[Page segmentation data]
+-------+
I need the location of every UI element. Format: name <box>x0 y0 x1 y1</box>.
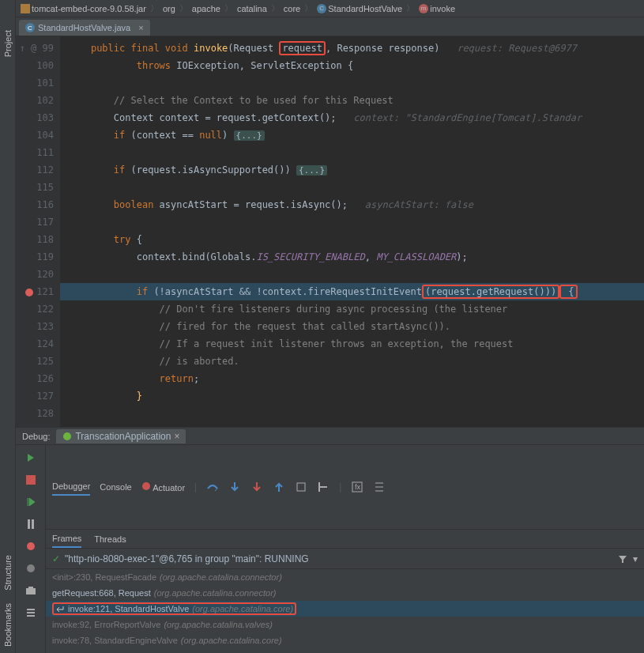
pause-button[interactable] <box>23 516 39 532</box>
camera-button[interactable] <box>23 583 39 598</box>
run-to-cursor-icon[interactable] <box>317 481 330 493</box>
bc-6[interactable]: invoke <box>430 4 455 13</box>
check-icon: ✓ <box>52 553 60 564</box>
svg-rect-2 <box>28 519 30 529</box>
tab-file[interactable]: C StandardHostValve.java × <box>19 20 150 36</box>
highlight-request-param: request <box>279 41 326 55</box>
debug-label: Debug: <box>22 432 50 441</box>
resume-button[interactable] <box>23 494 39 510</box>
frames-list: <init>:230, RequestFacade (org.apache.ca… <box>46 569 644 653</box>
close-icon[interactable]: × <box>174 431 179 442</box>
frame-row[interactable]: invoke:78, StandardEngineValve (org.apac… <box>46 632 644 648</box>
tab-threads[interactable]: Threads <box>94 531 126 547</box>
bc-0[interactable]: tomcat-embed-core-9.0.58.jar <box>32 4 146 13</box>
class-icon: C <box>317 4 326 13</box>
left-sidebar: Project Structure Bookmarks <box>0 0 16 653</box>
bc-5[interactable]: StandardHostValve <box>328 4 402 13</box>
rerun-button[interactable] <box>23 450 39 466</box>
svg-rect-12 <box>297 483 305 491</box>
spring-icon <box>62 432 72 441</box>
mute-breakpoints-button[interactable] <box>23 561 39 576</box>
svg-rect-8 <box>27 609 35 610</box>
step-into-icon[interactable] <box>228 481 241 493</box>
gutter: ↑ @ 99 100 101 102 103 104 111 112 115 1… <box>16 36 60 427</box>
step-over-icon[interactable] <box>206 481 219 493</box>
sidebar-structure[interactable]: Structure <box>0 549 15 597</box>
tab-label: StandardHostValve.java <box>38 23 130 32</box>
tab-debugger[interactable]: Debugger <box>52 478 90 496</box>
debug-run-tab[interactable]: TranscationApplication × <box>56 429 186 444</box>
svg-rect-1 <box>26 475 36 485</box>
fold-marker[interactable]: {...} <box>234 130 265 141</box>
frame-row[interactable]: service:359, CoyoteAdapter (org.apache.c… <box>46 648 644 653</box>
svg-rect-3 <box>32 519 34 529</box>
trace-icon[interactable] <box>373 481 386 493</box>
evaluate-icon[interactable]: fx <box>351 481 363 493</box>
breakpoint-icon[interactable] <box>25 289 33 296</box>
debug-app-name: TranscationApplication <box>75 431 171 442</box>
frame-row[interactable]: getRequest:668, Request (org.apache.cata… <box>46 585 644 601</box>
svg-rect-6 <box>26 588 36 594</box>
debug-left-toolbar <box>16 445 46 653</box>
thread-name: "http-nio-8080-exec-1"@6,765 in group "m… <box>65 553 309 564</box>
frame-row[interactable]: <init>:230, RequestFacade (org.apache.ca… <box>46 569 644 585</box>
editor: ↑ @ 99 100 101 102 103 104 111 112 115 1… <box>16 36 644 427</box>
svg-point-4 <box>27 542 35 550</box>
bc-2[interactable]: apache <box>192 4 220 13</box>
dropdown-icon[interactable]: ▾ <box>633 553 638 564</box>
svg-point-11 <box>142 482 150 490</box>
frame-row-current[interactable]: invoke:121, StandardHostValve (org.apach… <box>46 601 644 617</box>
highlight-getreq: (request.getRequest())) <box>422 285 559 299</box>
svg-rect-9 <box>27 612 35 613</box>
step-out-icon[interactable] <box>273 481 285 493</box>
class-icon: C <box>25 23 35 32</box>
svg-rect-10 <box>27 615 35 617</box>
sidebar-bookmarks[interactable]: Bookmarks <box>0 597 15 653</box>
debug-panel: Debug: TranscationApplication × Debug <box>16 427 644 653</box>
tab-frames[interactable]: Frames <box>52 530 81 548</box>
sidebar-project[interactable]: Project <box>0 24 15 63</box>
thread-selector[interactable]: ✓ "http-nio-8080-exec-1"@6,765 in group … <box>46 549 644 569</box>
method-icon: m <box>419 4 428 13</box>
svg-text:fx: fx <box>355 483 361 491</box>
stop-button[interactable] <box>23 472 39 488</box>
bc-3[interactable]: catalina <box>237 4 267 13</box>
return-icon <box>55 604 65 613</box>
svg-point-0 <box>63 432 71 440</box>
close-icon[interactable]: × <box>138 23 143 32</box>
filter-icon[interactable] <box>617 553 628 564</box>
fold-marker[interactable]: {...} <box>296 165 327 176</box>
bc-4[interactable]: core <box>284 4 300 13</box>
tab-actuator[interactable]: Actuator <box>141 478 185 496</box>
bc-1[interactable]: org <box>163 4 175 13</box>
settings-button[interactable] <box>23 605 39 621</box>
drop-frame-icon[interactable] <box>295 481 307 493</box>
frame-row[interactable]: invoke:92, ErrorReportValve (org.apache.… <box>46 617 644 632</box>
svg-rect-7 <box>28 587 33 589</box>
tab-console[interactable]: Console <box>100 479 131 495</box>
current-exec-line: if (!asyncAtStart && !context.fireReques… <box>60 283 644 300</box>
lib-icon <box>21 4 30 13</box>
svg-point-5 <box>27 564 35 572</box>
force-step-into-icon[interactable] <box>250 481 263 493</box>
code-area[interactable]: public final void invoke(Request request… <box>60 36 644 427</box>
editor-tabs: C StandardHostValve.java × <box>16 17 644 36</box>
view-breakpoints-button[interactable] <box>23 538 39 554</box>
breadcrumb: tomcat-embed-core-9.0.58.jar〉 org〉 apach… <box>16 0 644 17</box>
+-------+
### TASK OBJECTIVE
Copy out each line of the entries where the word "fold" is found.

### REPLY TO THE EXERCISE
fold-marker[interactable]: {...} <box>234 130 265 141</box>
fold-marker[interactable]: {...} <box>296 165 327 176</box>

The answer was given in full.